The time we need and we never have

They say about Muhammad, the "seal of the prophets", that he was a thoughtful man and usually spent part of his day practicing meditation. Thanks to it he have his first revelations, which led him unequivocally to the path of social awareness on the word of God. What would have happened to Muhammad in today’s civilization where time flies? "Do not spend time dreaming of the past and the future; Be prepared to live the present moment. "


For example, the moment that leads to a company like Trend Micro and one organization as important as the Interpol to work together for smaller world for cybercrime. The first of them will provide knowledge and technological expertise, and the seconds will supply the resources and experience to succeed in an environment not respectful with boundaries and authority.

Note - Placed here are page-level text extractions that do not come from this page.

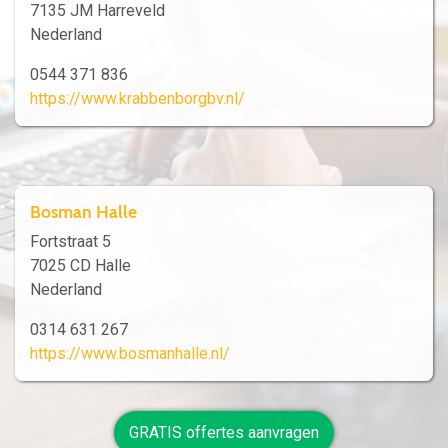
7135 JM Harreveld
Nederland
0544 371 836
https://www.krabbenborgbv.nl/
Bosman Halle
Fortstraat 5
7025 CD Halle
Nederland
0314 631 267
https://www.bosmanhalle.nl/
GRATIS offertes aanvragen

Wednesday, October 1, 2014

The incentive of information society

"Incentive, stimulus, claim, appeal, stimulation, bonus, award..." All of them are synonyms for one of the main engines that keeps the gears of our society running. Those gears work together for the common good, or alone facing internal machinery, testing what is it made of. 


Google, a tech giant able to position itself as one of the most valuable companies in less than two decades of history, has such lesson very well learned, so it has increased its incentive program’s rewards for those auditors who find bugs in any of its tools, what allow Google to stay ready for whatever may come in a fast-evolving market and offer more guarantee of success at a much lower price.